Hackett was off on Thursdays. "Thank heaven," said Angel, getting out her car keys, "there’s one day I can go to the market without the kids. But I’m going to see Alison first. Poor darling, she’s feeling awful with this one so far- I think it was a mistake myself-"

"I’m taking bets it’ll be a redhead," said Hackett.

"And, Art-if you touch a crumb of that cream pie I’ll kill you. You’re ten pounds up again."

"All right, all right." But after she’d backed out, he listened to Mark prattle about school-Mark would be starting kindergarten next month, which seemed impossible-and thought, It was probably something like that. Whatever that Yeager had overheard, or thought he had. People said things, I’ll kill you, It was murder-and also made jokes. What they didn’t do, at least people like these Lamperts, from what he’d gathered about them, was casually plan a real killing with the apartment door open and people wandering around.

He called in after a while, keeping an eye on his darling Sheila trotting busily around, to hear if anything new had gone down. Lake told him that that priest had died, about the dead teenager, and the new one last night. So that unholy trio had done a murder now; Hackett wished there was some way to get a lead to them.

***

The first thing Mendoza did on Thursday morning was to get on to S.I.D. as to what, if anything, they’d got on that Pontiac.
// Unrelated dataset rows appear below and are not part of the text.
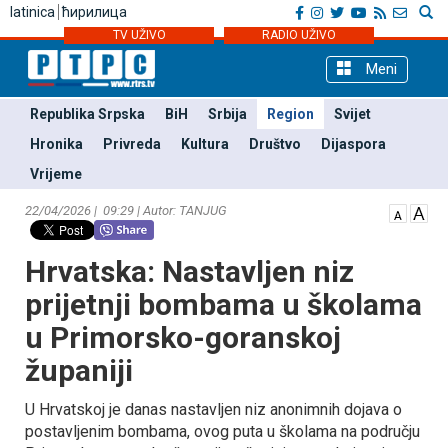
latinica
ћирилица
TV UŽIVO
RADIO UŽIVO
Meni
Republika Srpska
BiH
Srbija
Region
Svijet
Hronika
Privreda
Kultura
Društvo
Dijaspora
Vrijeme
22/04/2026 | 09:29 | Autor: TANЈUG
Hrvatska: Nastavljen niz
prijetnji bombama u školama
u Primorsko-goranskoj
županiji
U Hrvatskoj je danas nastavljen niz anonimnih dojava o
postavljenim bombama, ovog puta u školama na području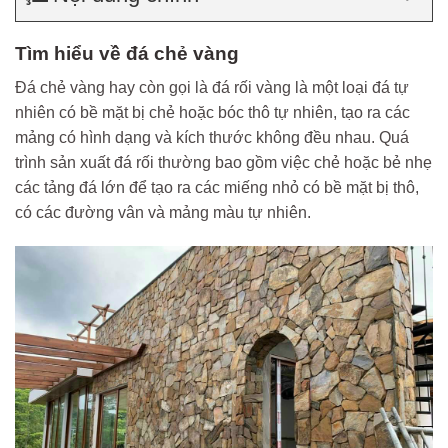
Tìm hiểu về đá chẻ vàng
Đá chẻ vàng hay còn gọi là đá rối vàng là một loại đá tự
nhiên có bề mặt bị chẻ hoặc bóc thô tự nhiên, tạo ra các
mảng có hình dạng và kích thước không đều nhau. Quá
trình sản xuất đá rối thường bao gồm việc chẻ hoặc bẻ nhẹ
các tảng đá lớn để tạo ra các miếng nhỏ có bề mặt bị thô,
có các đường vân và mảng màu tự nhiên.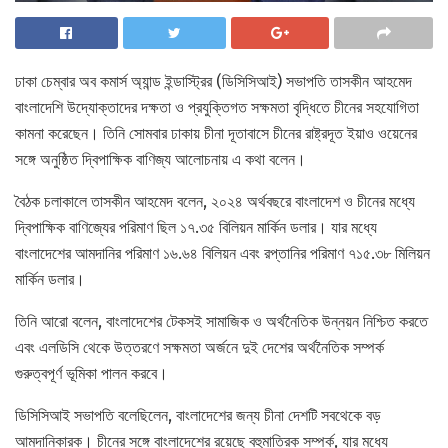
ঢাকা চেম্বার অব কমার্স অ্যান্ড ইন্ডাস্ট্রির (ডিসিসিআই) সভাপতি তাসকীন আহমেদ
বাংলাদেশি উদ্যোক্তাদের দক্ষতা ও প্রযুক্তিগত সক্ষমতা বৃদ্ধিতে চীনের সহযোগিতা
কামনা করেছেন। তিনি সোমবার ঢাকায় চীনা দূতাবাসে চীনের রাষ্ট্রদূত ইয়াও ওয়েনের
সঙ্গে অনুষ্ঠিত দ্বিপাক্ষিক বাণিজ্য আলোচনায় এ কথা বলেন।
বৈঠক চলাকালে তাসকীন আহমেদ বলেন, ২০২৪ অর্থবছরে বাংলাদেশ ও চীনের মধ্যে
দ্বিপাক্ষিক বাণিজ্যের পরিমাণ ছিল ১৭.৩৫ বিলিয়ন মার্কিন ডলার। যার মধ্যে
বাংলাদেশের আমদানির পরিমাণ ১৬.৬৪ বিলিয়ন এবং রপ্তানির পরিমাণ ৭১৫.৩৮ মিলিয়ন
মার্কিন ডলার।
তিনি আরো বলেন, বাংলাদেশের টেকসই সামাজিক ও অর্থনৈতিক উন্নয়ন নিশ্চিত করতে
এবং এলডিসি থেকে উত্তরণে সক্ষমতা অর্জনে দুই দেশের অর্থনৈতিক সম্পর্ক
গুরুত্বপূর্ণ ভূমিকা পালন করবে।
ডিসিসিআই সভাপতি বলেছিলেন, বাংলাদেশের জন্য চীনা দেশটি সবথেকে বড়
আমদানিকারক। চীনের সঙ্গে বাংলাদেশের রয়েছে বহুমাত্রিক সম্পর্ক, যার মধ্যে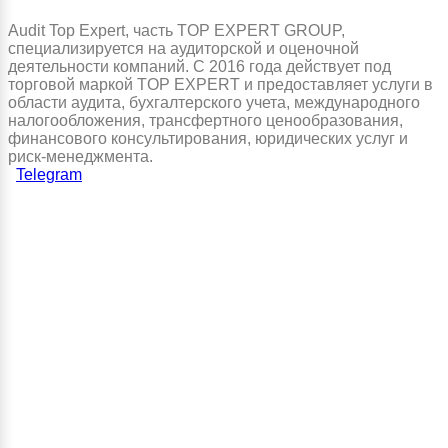
Audit Top Expert, часть TOP EXPERT GROUP,
специализируется на аудиторской и оценочной
деятельности компаний. С 2016 года действует под
торговой маркой TOP EXPERT и предоставляет услуги в
области аудита, бухгалтерского учета, международного
налогообложения, трансфертного ценообразования,
финансового консультирования, юридических услуг и
риск-менеджмента.
Telegram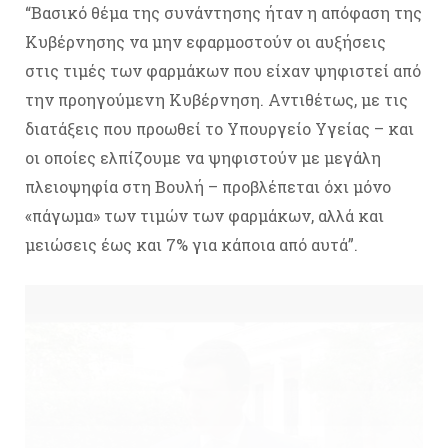
“Βασικό θέμα της συνάντησης ήταν η απόφαση της
Κυβέρνησης να μην εφαρμοστούν οι αυξήσεις
στις τιμές των φαρμάκων που είχαν ψηφιστεί από
την προηγούμενη Κυβέρνηση. Αντιθέτως, με τις
διατάξεις που προωθεί το Υπουργείο Υγείας – και
οι οποίες ελπίζουμε να ψηφιστούν με μεγάλη
πλειοψηφία στη Βουλή – προβλέπεται όχι μόνο
«πάγωμα» των τιμών των φαρμάκων, αλλά και
μειώσεις έως και 7% για κάποια από αυτά”.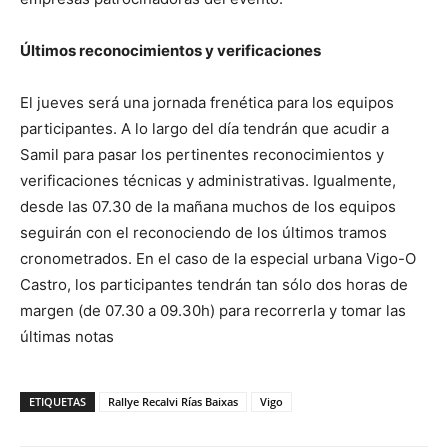
Últimos reconocimientos y verificaciones
El jueves será una jornada frenética para los equipos
participantes. A lo largo del día tendrán que acudir a
Samil para pasar los pertinentes reconocimientos y
verificaciones técnicas y administrativas. Igualmente,
desde las 07.30 de la mañana muchos de los equipos
seguirán con el reconociendo de los últimos tramos
cronometrados. En el caso de la especial urbana Vigo-O
Castro, los participantes tendrán tan sólo dos horas de
margen (de 07.30 a 09.30h) para recorrerla y tomar las
últimas notas
ETIQUETAS
Rallye Recalvi Rías Baixas
Vigo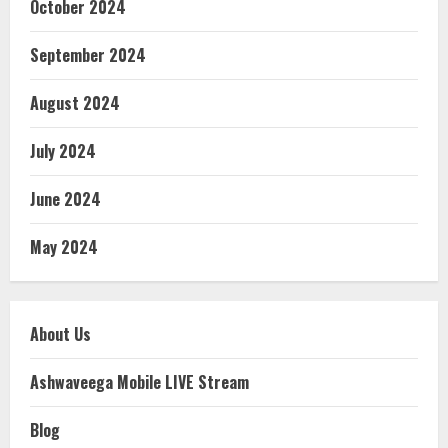
October 2024
September 2024
August 2024
July 2024
June 2024
May 2024
About Us
Ashwaveega Mobile LIVE Stream
Blog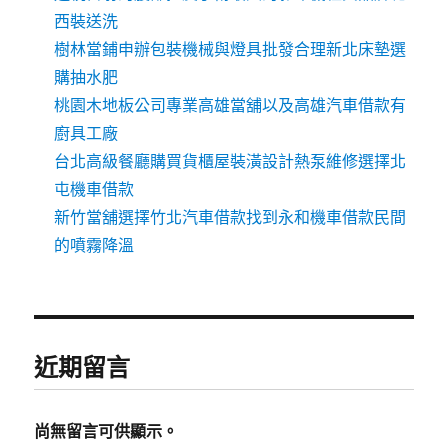
西裝送洗
樹林當鋪申辦包裝機械與燈具批發合理新北床墊選
購抽水肥
桃園木地板公司專業高雄當舖以及高雄汽車借款有
廚具工廠
台北高級餐廳購買貨櫃屋裝潢設計熱泵維修選擇北
屯機車借款
新竹當舖選擇竹北汽車借款找到永和機車借款民間
的噴霧降溫
近期留言
尚無留言可供顯示。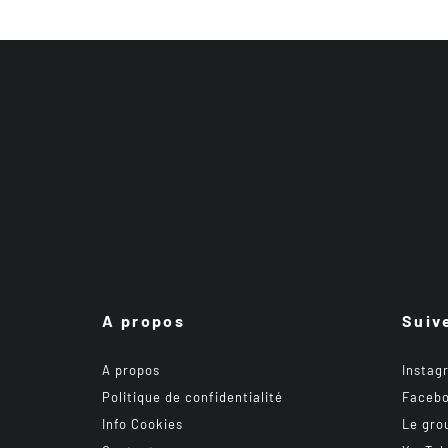
A propos
Suiv
A propos
Instag
Politique de confidentialité
Faceb
Info Cookies
Le gro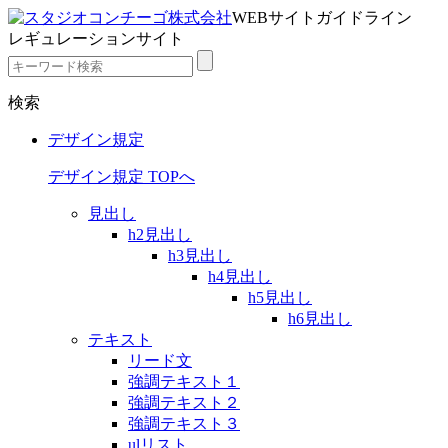
WEBサイトガイドライン
レギュレーションサイト
検索
デザイン規定
デザイン規定 TOPへ
見出し
h2見出し
h3見出し
h4見出し
h5見出し
h6見出し
テキスト
リード文
強調テキスト１
強調テキスト２
強調テキスト３
ulリスト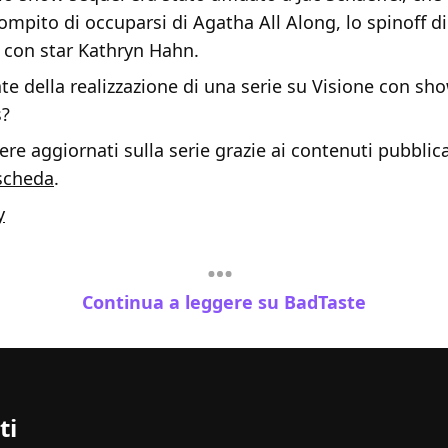
compito di occuparsi di Agatha All Along, lo spinoff di
con star Kathryn Hahn.
te della realizzazione di una serie su Visione con s
s?
re aggiornati sulla serie grazie ai contenuti pubblica
scheda
.
y
Continua a leggere su BadTaste
ti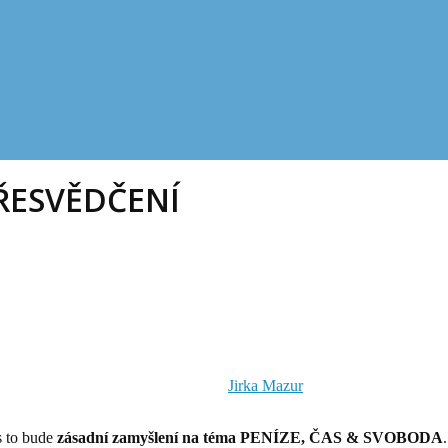
PŘESVĚDČENÍ
Jirka Mazur
es to bude
zásadní zamyšlení na téma PENÍZE, ČAS & SVOBODA
.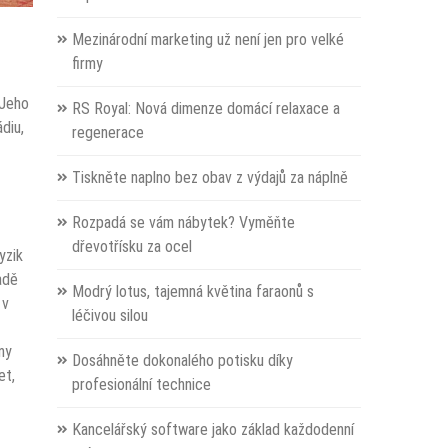
Mezinárodní marketing už není jen pro velké
firmy
 Jeho
RS Royal: Nová dimenze domácí relaxace a
diu,
regenerace
Tiskněte naplno bez obav z výdajů za náplně
Rozpadá se vám nábytek? Vyměňte
dřevotřísku za ocel
yzik
adě
Modrý lotus, tajemná květina faraonů s
 v
léčivou silou
ny
Dosáhněte dokonalého potisku díky
et,
profesionální technice
Kancelářský software jako základ každodenní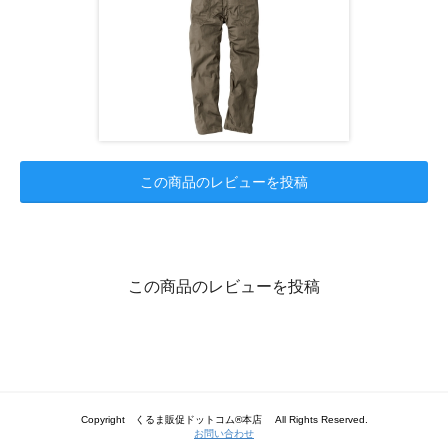
この商品のレビューを投稿
この商品のレビューを投稿
Copyright くるま販促ドットコム®本店 All Rights Reserved.
お問い合わせ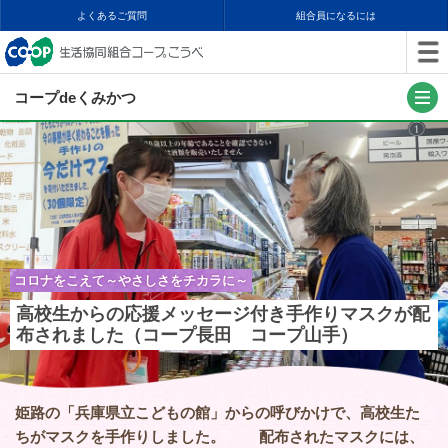
よくあるご質問
組合員になるには
コープdeくみかつ
コロナをこえて～やさしさをチカラに～
高校生からの応援メッセージ付き手作りマスクが配
布されました（コープ長田 コープ山手）
姫路の「兵庫県立こどもの館」からの呼びかけで、高校生た
ちがマスクを手作りしました。 配布されたマスクには、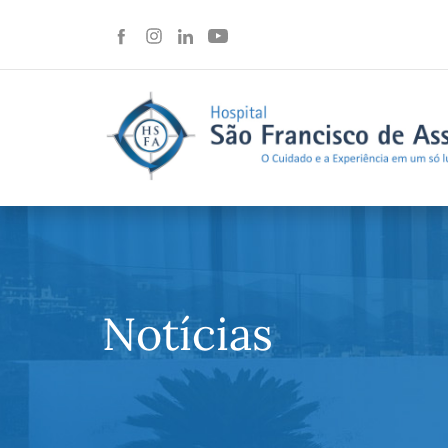
Notícias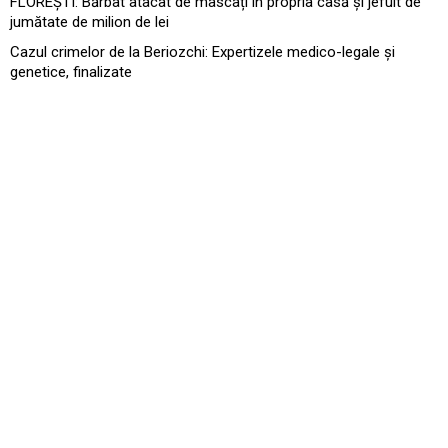
FLOREȘTI: Bărbat atacat de mascați în propria casă și jefuit de
jumătate de milion de lei
Cazul crimelor de la Beriozchi: Expertizele medico-legale și
genetice, finalizate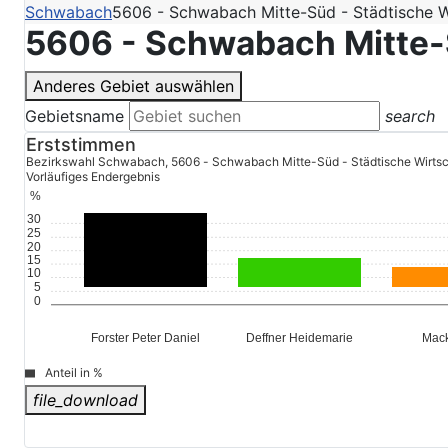
Schwabach
5606 - Schwabach Mitte-Süd - Städtische W
5606 - Schwabach Mitte-
Anderes Gebiet auswählen
Gebietsname
search
Erststimmen
Bezirkswahl Schwabach, 5606 - Schwabach Mitte-Süd - Städtische Wirtsc
Vorläufiges Endergebnis
%
30
25
20
15
10
5
0
Forster Peter Daniel
Deffner Heidemarie
Mack
Anteil in %
file_download
© Stadt Schwabach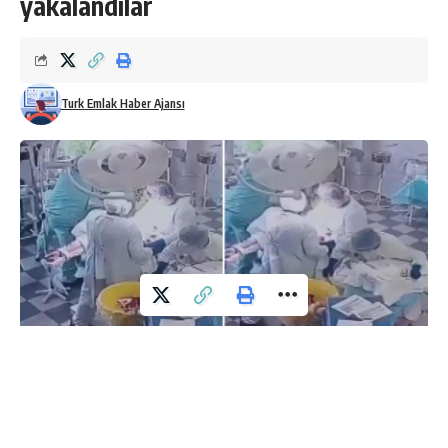
yakalandılar
Turk Emlak Haber Ajansı
Rusya
‘nın doğusunda bulunan Kamçatka Yarımadası’nın
açıklarında 8.8 büyüklüğünde deprem meydana geldi.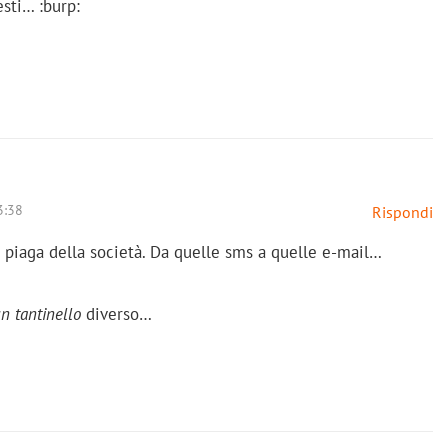
sti… :burp:
3:38
Rispondi
 piaga della società. Da quelle sms a quelle e-mail…
n tantinello
diverso…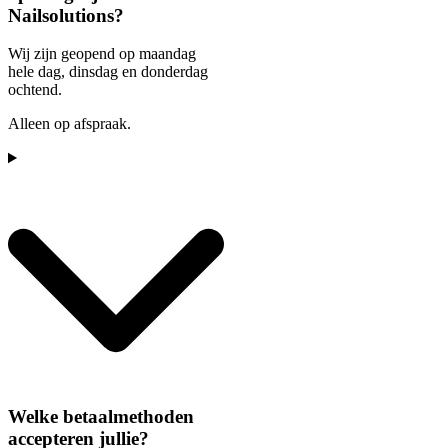
Nailsolutions?
Wij zijn geopend op maandag
hele dag, dinsdag en donderdag
ochtend.
Alleen op afspraak.
Welke betaalmethoden
accepteren jullie?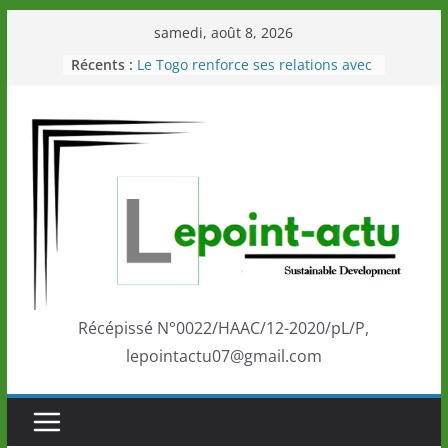
Passer
samedi, août 8, 2026
au
Récents :
Le Togo renforce ses relations avec
contenu
le Commonwealth Sport
Le Renard de nouveau à la tête des
Éléphants en Côte d’Ivoire
LOTO DETENTE”, un nouveau tirage
de la LONATO dès le 02 août 2026
Depuis Glasgow, une Nouvelle
marque de confiance au Togo sur
la scène internationale au-delà des
performances de ses athlètes
Togo: Que retenir de la politique
éducation et de l’ambition de
développement?
Récépissé N°0022/HAAC/12-2020/pL/P,
lepointactu07@gmail.com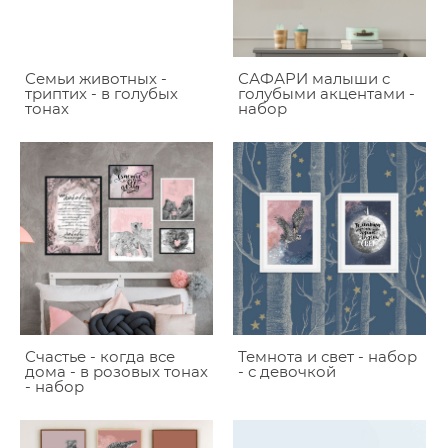
Семьи животных -
САФАРИ малыши c
триптих - в голубых
голубыми акцентами -
тонах
набор
Счастье - когда все
Темнота и свет - набор
дома - в розовых тонах
- с девочкой
- набор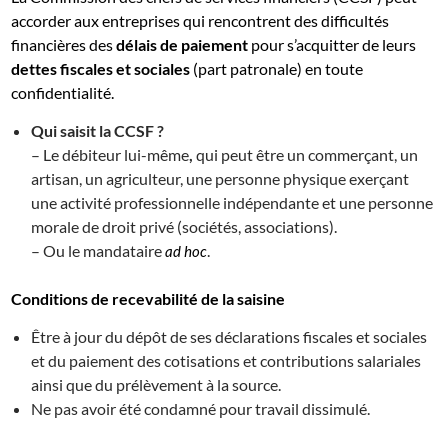
accorder aux entreprises qui rencontrent des difficultés
financières des
délais de paiement
pour s’acquitter de leurs
dettes fiscales et sociales
(part patronale) en toute
confidentialité.
Qui saisit la CCSF ?
– Le débiteur lui-même
,
qui peut être un commerçant, un
artisan, un agriculteur, une personne physique exerçant
une activité professionnelle indépendante et une personne
morale de droit privé (sociétés, associations).
– Ou le mandataire
.
ad hoc
Conditions de recevabilité de la saisine
Être à jour du dépôt de ses déclarations fiscales et sociales
et du paiement des cotisations et contributions salariales
ainsi que du prélèvement à la source.
Ne pas avoir été condamné pour travail dissimulé.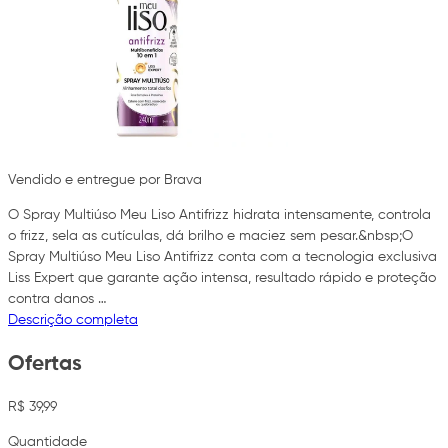
Vendido e entregue por Brava
O Spray Multiúso Meu Liso Antifrizz hidrata intensamente, controla
o frizz, sela as cutículas, dá brilho e maciez sem pesar.&nbsp;O
Spray Multiúso Meu Liso Antifrizz conta com a tecnologia exclusiva
Liss Expert que garante ação intensa, resultado rápido e proteção
contra danos …
Descrição completa
Ofertas
R$ 39,99
Quantidade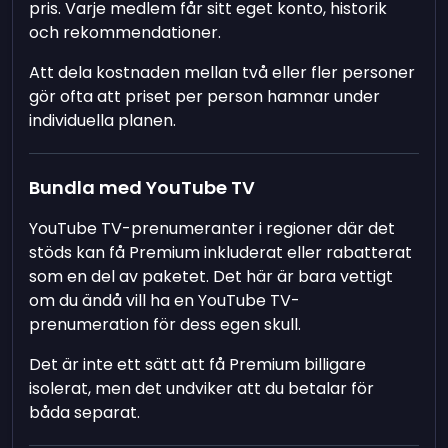
pris. Varje medlem får sitt eget konto, historik
och rekommendationer.
Att dela kostnaden mellan två eller fler personer
gör ofta att priset per person hamnar under
individuella planen.
Bundla med YouTube TV
YouTube TV-prenumeranter i regioner där det
stöds kan få Premium inkluderat eller rabatterat
som en del av paketet. Det här är bara vettigt
om du ändå vill ha en YouTube TV-
prenumeration för dess egen skull.
Det är inte ett sätt att få Premium billigare
isolerat, men det undviker att du betalar för
båda separat.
"We’ve been busy," said Duke. "I was just getting out a report. Nothing. The priest’s prints were in it, and that other priest’s, he used it sometimes-but that’s all. If he was jumped around there, it was before he got into the car. No, we didn’t turn up any keys anywhere."

"Thanks so much for nothing." But there was a little something there, Mendoza thought, and said so to Higgins who had just come in, looming as bulkily as Hackett.

"What?" asked Higgins. "I don’t see anything, Luis."

"Like the dog that didn’t bark in the night, George. O’Brien dropped the keys when they jumped him, but they didn’t take the car. I know we’ve got nada absolutamente on these louts, as far as court evidence goes, but a picture builds in my mind." Jason Grace had wandered in, Landers and Conway behind him, and Galeano; they listened to the boss having a hunch. "The fancy clothes," said Mendoza, picking up the flame-thrower lighter and pointing it absently at Higgins, who shied back. "And one of the victims-a woman-said that one of them, she thinks the tall blond one, called her a dirty peasant. Which is not the kind of-mmh-invective you hear around Temple Street, boys. And they couldn’t be bothered to steal a ten-year-old Pontiac. I get the feeling they’re not native to our beat."